Situasi ini berkembang menjadi diskusi yang sangat emosional. Menurut Penasihat Keamanan Nasional AS Mike Waltz, delegasi Ukraina tampak terkejut dengan reaksi yang muncul, menyiratkan bahwa mereka tidak menyangka pertemuan berakhir demikian tragis. “Mereka tercengang. Saya tidak tahu bagaimana mereka berpikir hal itu dapat berlanjut setelah kejadian yang sangat publik seperti itu,” ungkap Waltz dalam wawancara dengan Breitbart News.
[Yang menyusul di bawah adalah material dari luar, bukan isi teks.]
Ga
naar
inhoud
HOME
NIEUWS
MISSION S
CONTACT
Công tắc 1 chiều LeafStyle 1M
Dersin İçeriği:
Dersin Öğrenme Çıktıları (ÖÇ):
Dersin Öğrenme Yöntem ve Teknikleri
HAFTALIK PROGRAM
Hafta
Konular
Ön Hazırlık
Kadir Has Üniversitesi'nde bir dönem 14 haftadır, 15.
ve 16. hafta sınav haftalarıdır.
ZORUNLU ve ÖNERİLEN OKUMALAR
Pengusiran Zelensky dikonfirmasi oleh seorang anggota staf Gedung Putih yang tidak disebutkan namanya. Menurut informasi yang beredar, walaupun pihak Ukraina berusaha untuk memohon agar pertemuan diatur ulang, tekanan dari Waltz dan Menteri Luar Negeri Marco Rubio memaksa mereka untuk segera meninggalkan halaman Gedung Putih. “Kesabaran Amerika telah habis,” kata Waltz tegas, menambah bahwa diskusi seharusnya merupakan kesempatan baik bagi Ukraina, namun malah berujung pada kekacauan.
Rubio pun mengecam sikap Zelensky, menuduhnya membuang waktu semua anggota pertemuan dan mempertanyakan niatnya dalam menghadapi konflik dengan Rusia. Ia bahkan berpendapat bahwa Zelensky seharusnya meminta maaf karena menjadikan momen penting itu sebagai “kegagalan”.
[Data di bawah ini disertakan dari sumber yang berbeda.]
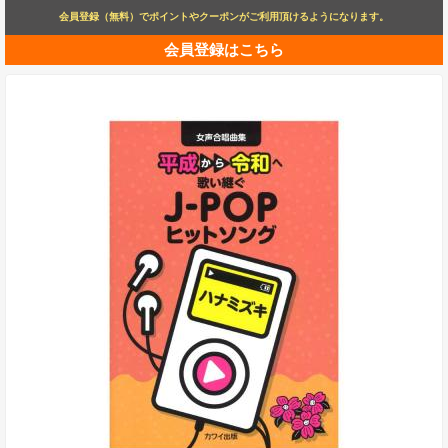
会員登録（無料）でポイントやクーポンがご利用頂けるようになります。
会員登録はこちら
Menanggapi situasi tersebut, Zelensky mengakui bahwa pertemuan itu tidak berjalan sebagaimana mestinya, namun ia menolak untuk meminta maaf. Dalam wawancara yang disiarkan di Fox News, ia mempertahankan pandangannya bahwa hubungan Ukraina-AS harus dilakukan dengan keterbukaan dan kejujuran. Ia juga menyebutkan adanya kesalahan dalam penerjemahan yang mungkin telah memicu ketegangan selama pertemuan. “Saya tidak yakin bahwa saya melakukan hal yang buruk yang menyinggung rakyat Amerika,” katanya.
Insiden ini menggambarkan dinamika hubungan yang kompleks antara Ukraina dan AS di bawah pemerintahan Trump. Mementingkan dukungan militer dan ekonomi dari AS, pemerintah Ukraina perlu tetap waspada dalam menyampaikan klaim dan kritik. Situasi ini semakin memperlihatkan betapa rapuhnya diplomasi internasional, terutama saat melibatkan dua negara yang berada di posisi konflik dan ketegangan seperti Ukraina dan Rusia.
Sebagai gambaran, insiden ini bukan hanya mencerminkan masalah tertentu terkait komunikasi, tetapi juga menunjukkan tantangan besar yang akan dihadapi oleh kedua belah pihak dalam upaya menjaga hubungan bilateral. Situasi seperti ini menunjukkan pentingnya sikap diplomasi yang hati-hati, terutama dalam forum internasional, dan mempersiapkan diri untuk konsekuensi dari setiap ucapan dan tindakan yang diambil.